**Work to complete**
Pick out and copy every line below that has the word "front".

**Data to use**
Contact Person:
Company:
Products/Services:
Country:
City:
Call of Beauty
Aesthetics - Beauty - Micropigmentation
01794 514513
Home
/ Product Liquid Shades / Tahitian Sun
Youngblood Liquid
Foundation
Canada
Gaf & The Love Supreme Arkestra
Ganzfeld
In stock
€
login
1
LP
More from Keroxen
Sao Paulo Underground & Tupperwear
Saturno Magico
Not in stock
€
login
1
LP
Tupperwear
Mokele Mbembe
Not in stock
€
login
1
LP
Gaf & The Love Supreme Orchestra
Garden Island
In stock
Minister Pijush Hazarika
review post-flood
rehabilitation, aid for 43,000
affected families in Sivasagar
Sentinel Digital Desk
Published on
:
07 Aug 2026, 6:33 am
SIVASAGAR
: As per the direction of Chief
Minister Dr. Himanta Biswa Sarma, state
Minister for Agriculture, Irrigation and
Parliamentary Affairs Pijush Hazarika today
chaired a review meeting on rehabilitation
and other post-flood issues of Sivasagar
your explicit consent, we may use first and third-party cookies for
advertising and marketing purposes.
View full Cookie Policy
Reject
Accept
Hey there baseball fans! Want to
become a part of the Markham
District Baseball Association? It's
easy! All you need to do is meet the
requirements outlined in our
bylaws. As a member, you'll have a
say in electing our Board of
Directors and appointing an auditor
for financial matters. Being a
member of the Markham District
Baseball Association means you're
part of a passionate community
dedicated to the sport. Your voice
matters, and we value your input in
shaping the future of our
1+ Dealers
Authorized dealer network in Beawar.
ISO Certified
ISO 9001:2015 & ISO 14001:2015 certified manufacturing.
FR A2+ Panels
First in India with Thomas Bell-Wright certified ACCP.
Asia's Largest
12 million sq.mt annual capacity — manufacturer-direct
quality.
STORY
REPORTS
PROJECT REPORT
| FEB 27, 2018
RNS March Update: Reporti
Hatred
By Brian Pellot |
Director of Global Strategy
---
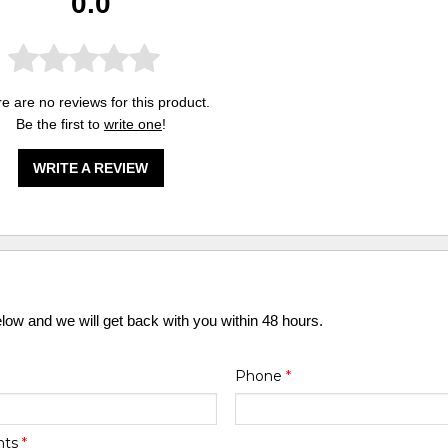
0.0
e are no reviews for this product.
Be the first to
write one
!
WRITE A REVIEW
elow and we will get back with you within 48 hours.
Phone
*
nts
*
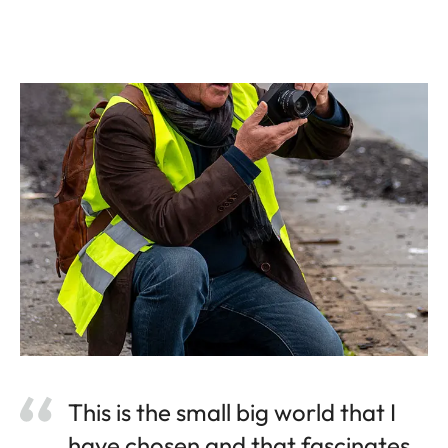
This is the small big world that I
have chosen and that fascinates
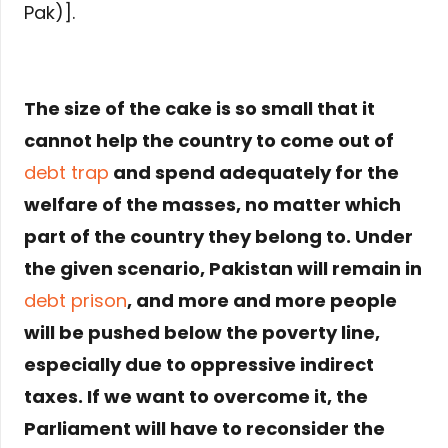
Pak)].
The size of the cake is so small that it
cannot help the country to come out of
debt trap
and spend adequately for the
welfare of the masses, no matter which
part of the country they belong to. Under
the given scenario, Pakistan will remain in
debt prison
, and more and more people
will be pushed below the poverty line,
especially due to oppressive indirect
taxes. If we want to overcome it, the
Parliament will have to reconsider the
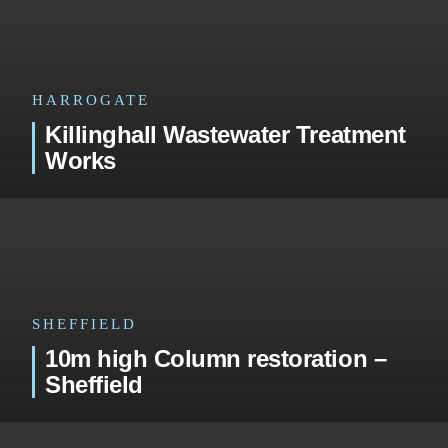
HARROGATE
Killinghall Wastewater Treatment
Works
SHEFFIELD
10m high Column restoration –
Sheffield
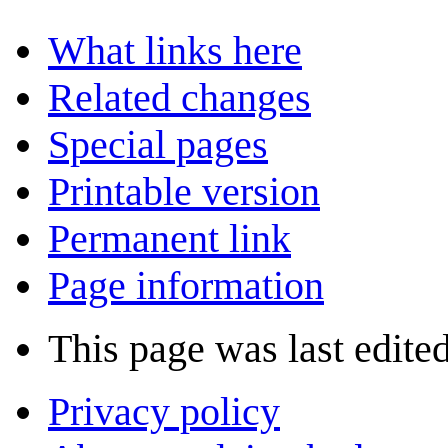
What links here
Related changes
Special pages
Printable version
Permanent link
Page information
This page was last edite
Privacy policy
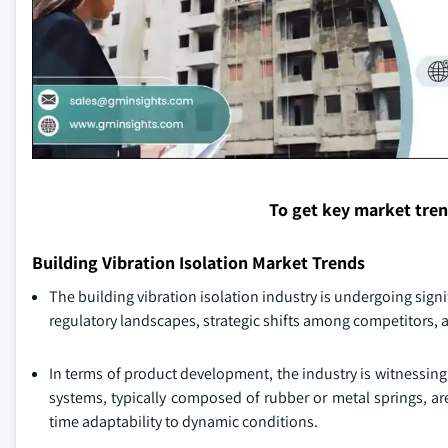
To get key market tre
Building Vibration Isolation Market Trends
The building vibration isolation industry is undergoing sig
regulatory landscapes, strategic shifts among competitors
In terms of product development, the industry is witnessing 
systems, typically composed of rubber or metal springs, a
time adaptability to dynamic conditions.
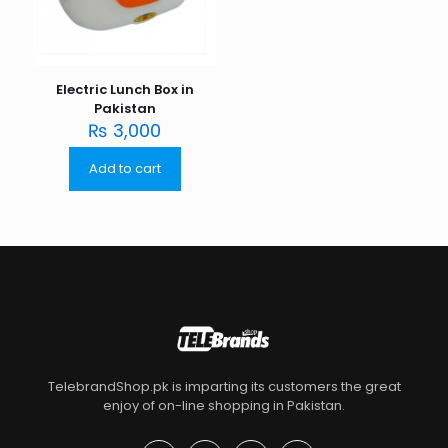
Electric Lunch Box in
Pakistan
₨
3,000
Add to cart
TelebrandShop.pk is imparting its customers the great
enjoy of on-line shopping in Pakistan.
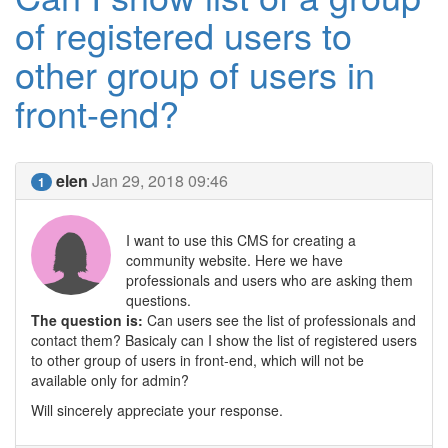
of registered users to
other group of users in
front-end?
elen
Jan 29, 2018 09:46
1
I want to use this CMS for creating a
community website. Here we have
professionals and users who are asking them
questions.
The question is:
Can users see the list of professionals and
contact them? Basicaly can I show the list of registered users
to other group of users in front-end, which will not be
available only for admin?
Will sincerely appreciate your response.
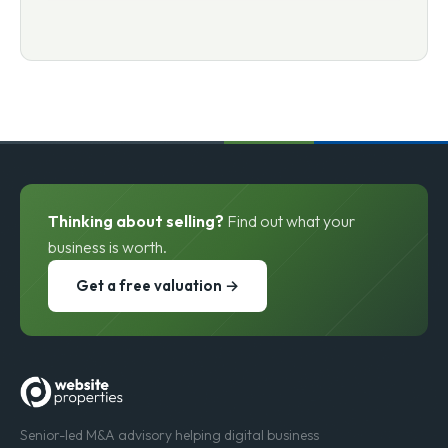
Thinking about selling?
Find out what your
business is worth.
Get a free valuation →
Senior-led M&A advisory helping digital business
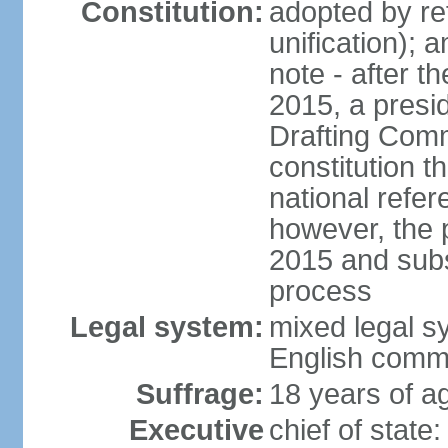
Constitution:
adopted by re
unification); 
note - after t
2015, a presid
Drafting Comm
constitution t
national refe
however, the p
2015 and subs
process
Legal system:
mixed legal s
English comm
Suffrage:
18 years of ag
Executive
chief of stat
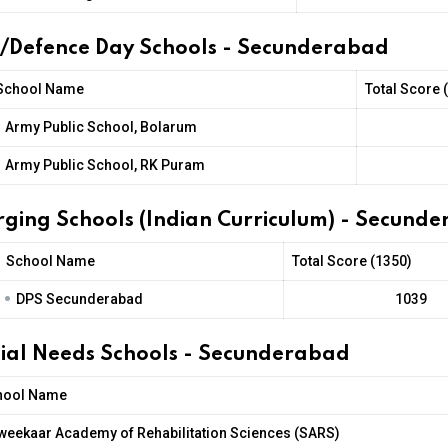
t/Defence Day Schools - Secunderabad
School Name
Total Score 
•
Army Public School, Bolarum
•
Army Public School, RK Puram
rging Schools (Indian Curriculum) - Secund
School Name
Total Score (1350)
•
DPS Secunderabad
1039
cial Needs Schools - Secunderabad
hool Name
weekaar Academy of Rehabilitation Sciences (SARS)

**Response**
front-end?
to other group of users in front-end, which will not be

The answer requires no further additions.